Losing Control keeps the pace up, again with many clever effects masking the simplicity of the track, although a breather is allowed by a somewhat unexpected piano break, normal service resumes soon enough. One thing that the first three tracks prove is the switch in approach on this album. There is some outstanding guitar work, with in the main less electronics to mask it. It feels more…organic.
Fading Light (in my opinion at least) is in part the albums first misstep. The intro and verses are fine – a slow, crunching groove, with the multi-tracked dual vocals offering good variety – but the soft-rock, lighters-aloft chorus just seems to me to jar too much. Others may love it, but to me it just doesn’t work. A final mention again for the superb guitar work – the solo fits this slower track well. Far better is following track Sirens, another slower-paced track, a lot more melancholy, and the addition of the female backing vocals is a masterstroke.

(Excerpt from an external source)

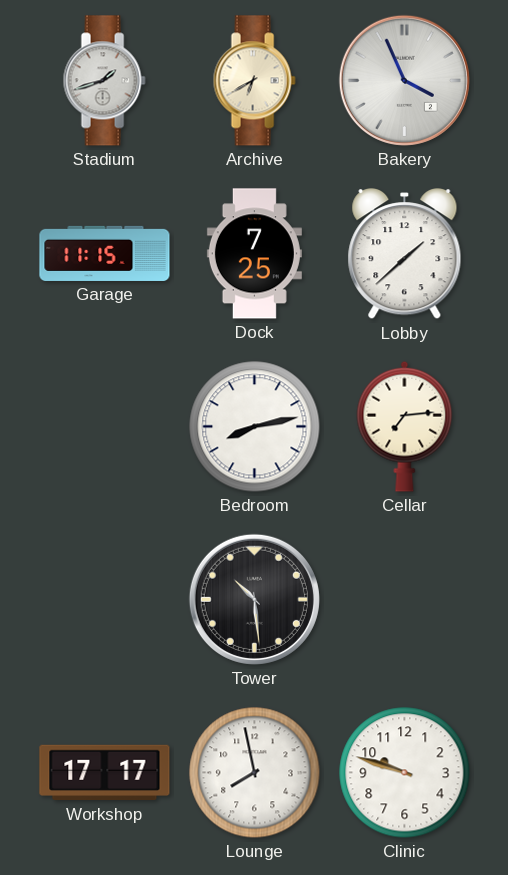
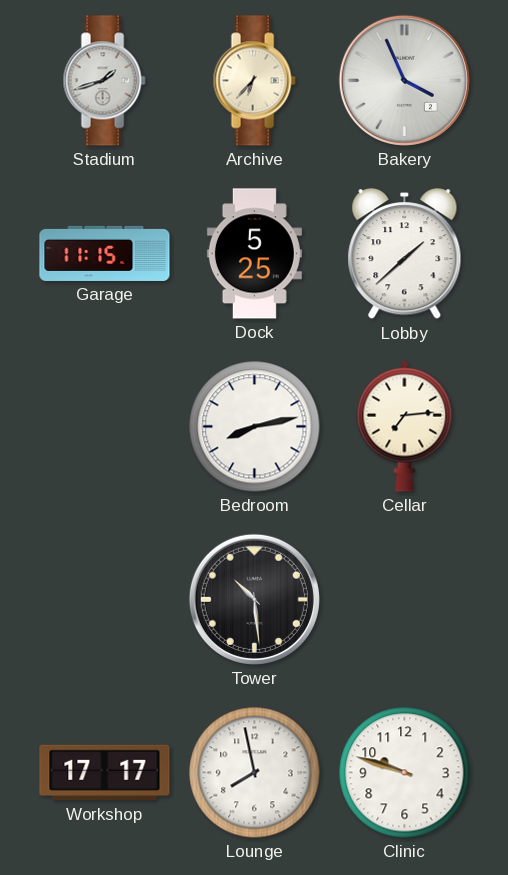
Archive: 6:40 -> 6:37
Dock: 7:25 -> 5:25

Following that is the rather short The New World, which in some universes would be a great little pop(ish!) song…while The War Inside is perhaps the pick of the entire album. I can’t put my finger on exactly why, but it simply sounds more complete, and has the best balance of everything thrown into the entire album. Freefall bears hallmarks of classic early-90s Ministry, and is a great shortsharpshock to bookend the first half of the album.
Perhaps one of the most interesting and unexpected tracks on here is Dead Man’s Army. A long instrumental interlude, in effect, with some inspired sample use based around the idea of an army marching, but not all are as militaristic as you might think. The track’s somewhat calmer atmosphere works well as a breather in the centre of the album following the bludgeoning assault of much of the first half. Bleeding Edge throws in yet another curveball, with an accordion (!) weaving in and out of another track made all the more powerful by it’s fabulous chorus and stuttering verses.

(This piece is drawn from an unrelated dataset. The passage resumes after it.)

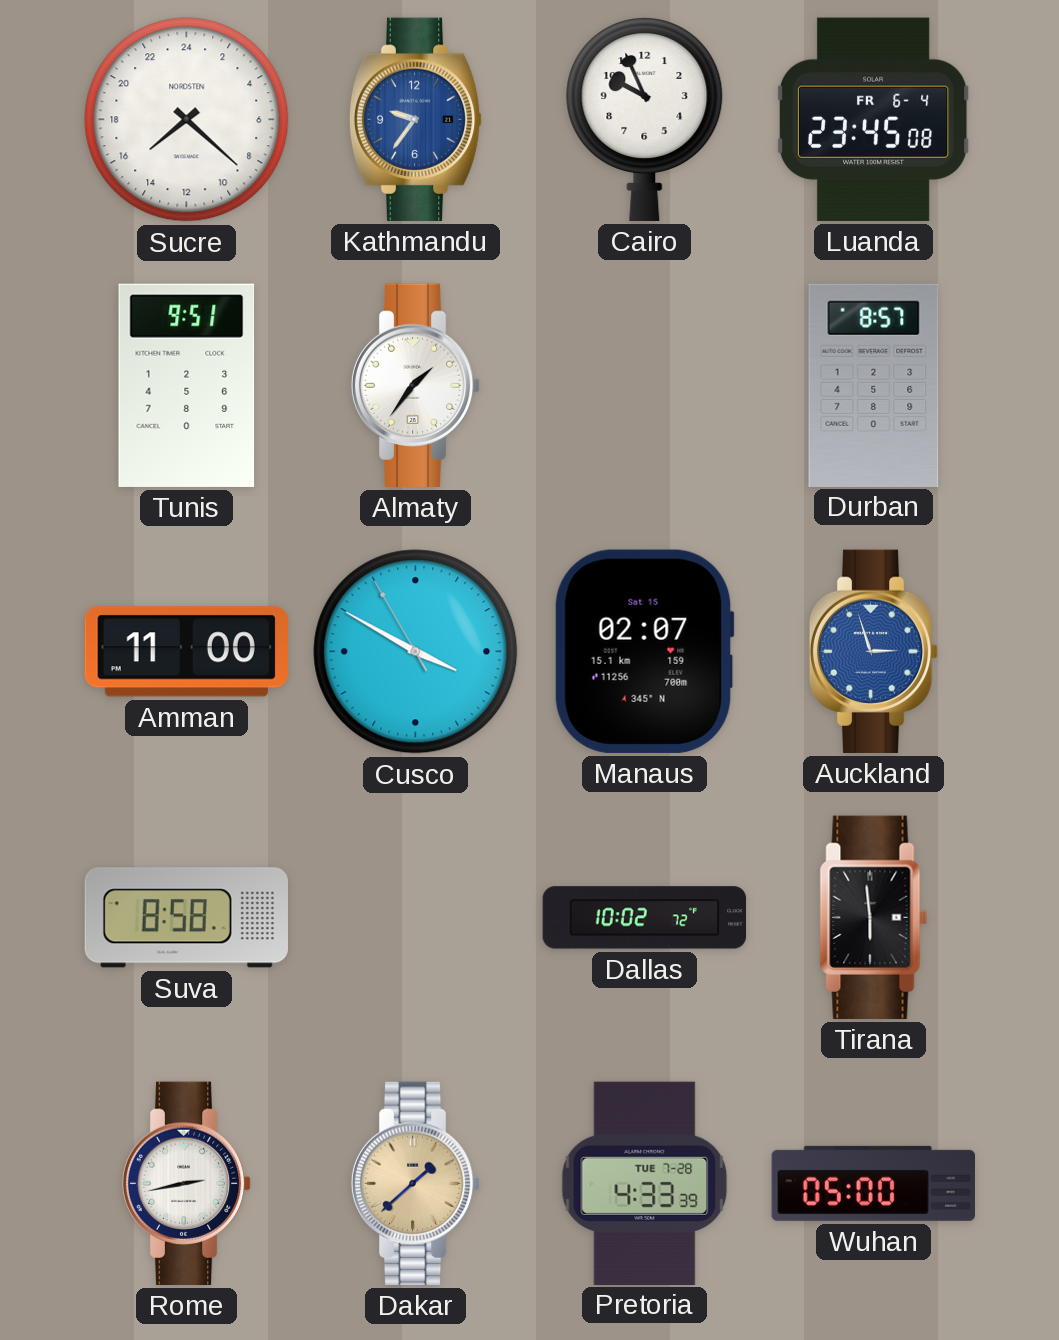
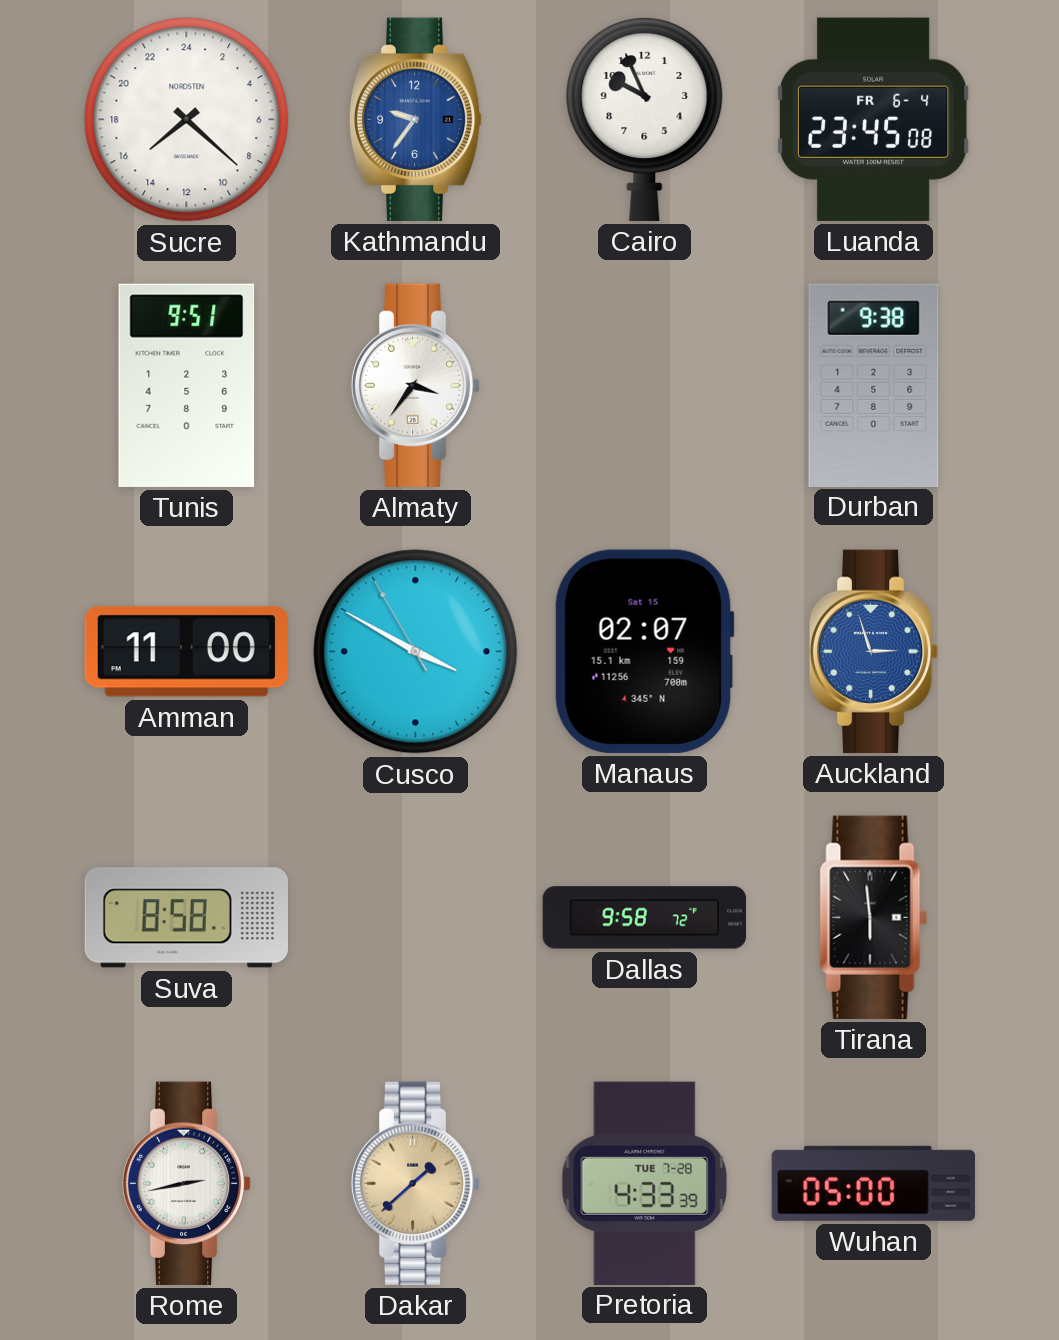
Almaty: 1:36 -> 3:36
Durban: 8:57 -> 9:38
Dallas: 10:02 -> 9:58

Second Class Citizen brings a another clear influence to the table with, more than anything, a PWEI-apeing vocal attack, that distracts the attention far too much from the rest of the track. The Plague that follows is again rather short, and is also rather strange, but has an odd, catchy rhythm to start with that works, inexplicably, before the track peters out too quickly with a twinkling of electronics like the stars fading out of sight. Aftermath is another of those tracks that just seems to pass by without much going on, although on closer listen perhaps has a little more going for it than first appears.
Underneath The Flesh I like a lot, another off-kilter rhythm with yet another killer chorus, although the somewhat prog-like guitar solo seems again ill-fitted. The Error Of Our Ways is a fantastic slower track, built mainly around the drums, which thunder through the track that otherwise is very sparse indeed. And in my opinion, that should be where the album ends – instead to end it is another dip into insipid ballad territory with Full Circle, which just feels somewhat forced and even twee in parts.

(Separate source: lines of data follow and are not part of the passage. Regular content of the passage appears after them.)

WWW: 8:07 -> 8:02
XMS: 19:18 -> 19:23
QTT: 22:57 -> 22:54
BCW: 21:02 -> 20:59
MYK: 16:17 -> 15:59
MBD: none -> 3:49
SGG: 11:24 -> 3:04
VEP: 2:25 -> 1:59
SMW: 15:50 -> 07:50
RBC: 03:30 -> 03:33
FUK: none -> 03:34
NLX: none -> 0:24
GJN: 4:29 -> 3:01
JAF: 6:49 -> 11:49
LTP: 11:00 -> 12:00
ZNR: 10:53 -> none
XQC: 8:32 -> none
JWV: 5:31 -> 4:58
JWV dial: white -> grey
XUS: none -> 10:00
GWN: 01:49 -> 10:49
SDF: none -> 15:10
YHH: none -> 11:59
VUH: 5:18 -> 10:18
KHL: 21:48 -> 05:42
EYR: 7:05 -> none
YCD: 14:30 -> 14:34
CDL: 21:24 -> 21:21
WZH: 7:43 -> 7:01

So overall, it’s not a bad album. At sixteen tracks and sixty-two minutes, it really is rather long, perhaps too long. There are many, many ideas here, some of which hit the bullseye and then there are others that miss completely. As I mentioned at the start, there is a loose concept here, but it is used sparingly which stops dragging the album down into the mire, which can only be a good thing.
What is clear though is the sign that the two principal writers are going in very different directions, which at points takes tracks on unnecessary diversions and puts too much into the mix. But when the ideas mesh together, they do it really well, so it is a little frustrating that it perhaps doesn’t happen quite enough.
Out of the albums difficult and long (for this band, anyway!) 14-month gestation period has come an album that despite it’s flaws is a real leap forward, even if it only fleetingly meets the vast heights that they had set themselves.